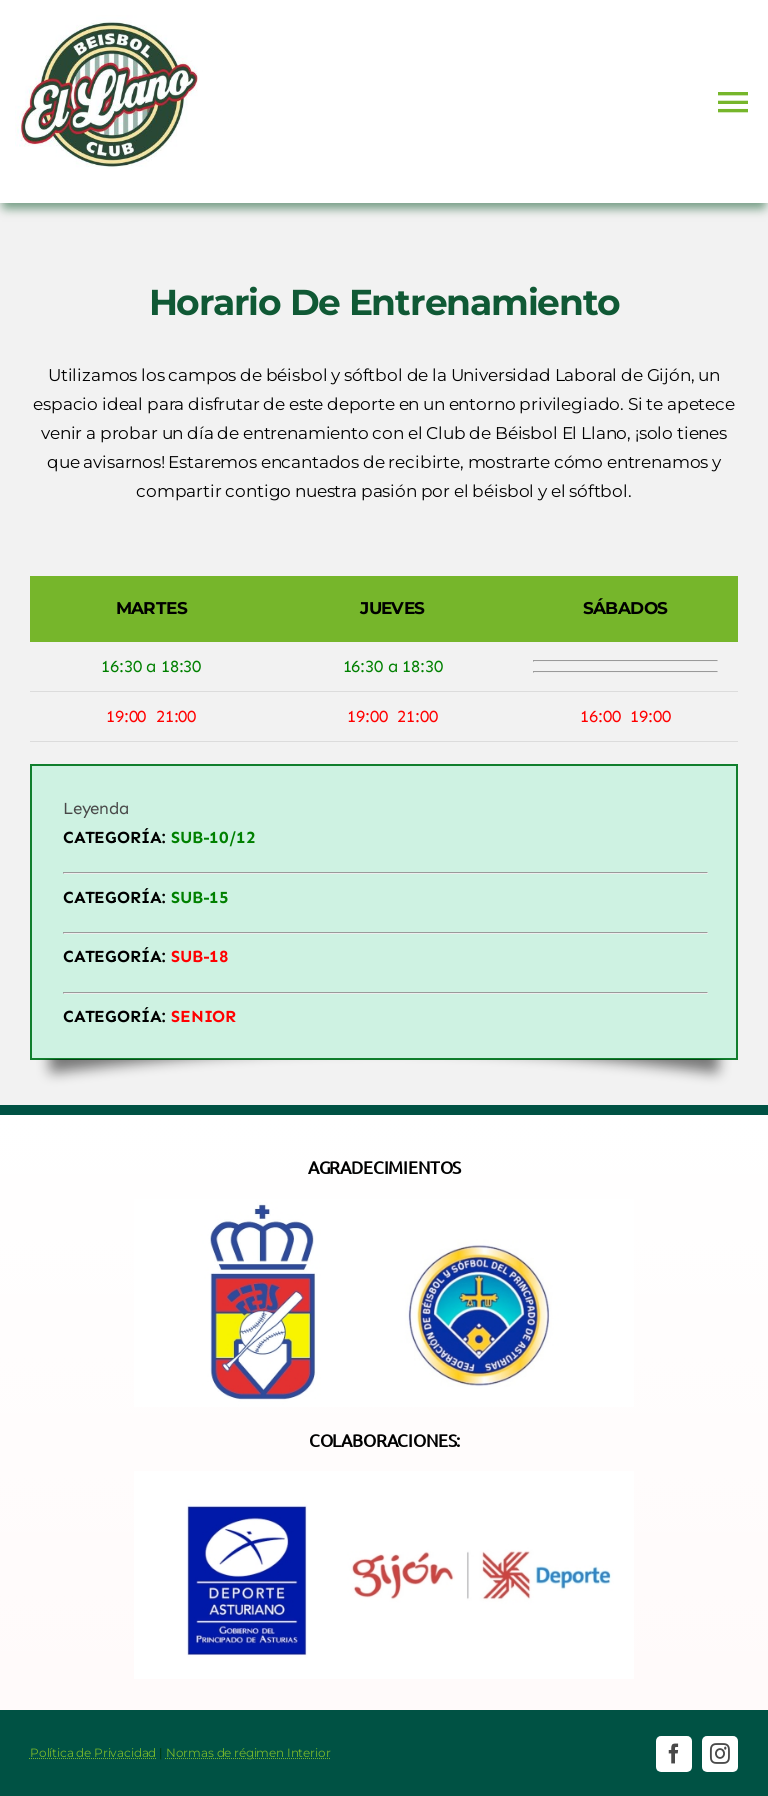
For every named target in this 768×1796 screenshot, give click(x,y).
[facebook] (674, 1754)
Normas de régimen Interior (248, 1752)
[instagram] (720, 1754)
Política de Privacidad (93, 1752)
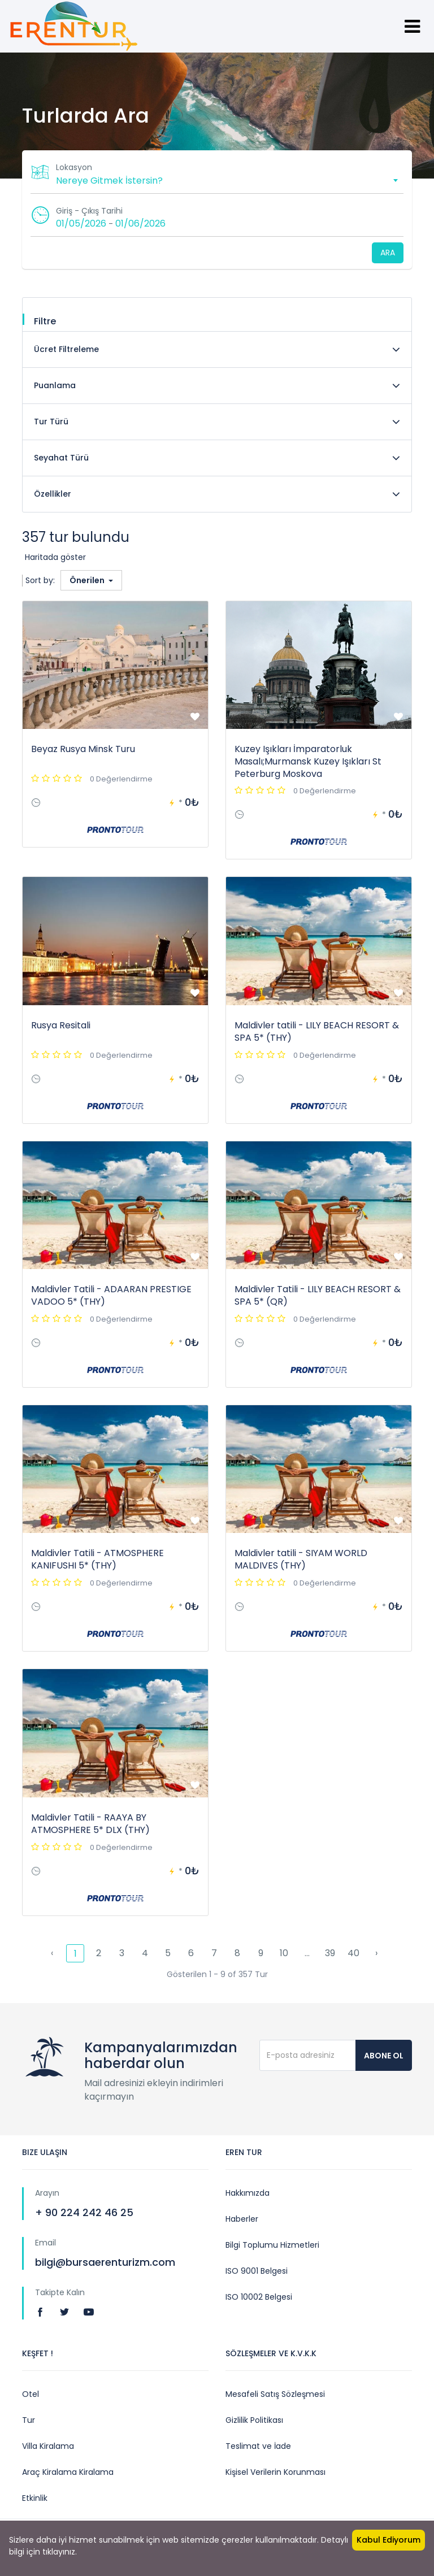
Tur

__________________________________________________

Retype each line of the listing above word for word. Exclude the pictures.

Result for this task:
For every named target in this 768×1796 screenshot, give click(x,y).
[facebook] (674, 1754)
Normas de régimen Interior (248, 1752)
[instagram] (720, 1754)
Política de Privacidad (93, 1752)
Tur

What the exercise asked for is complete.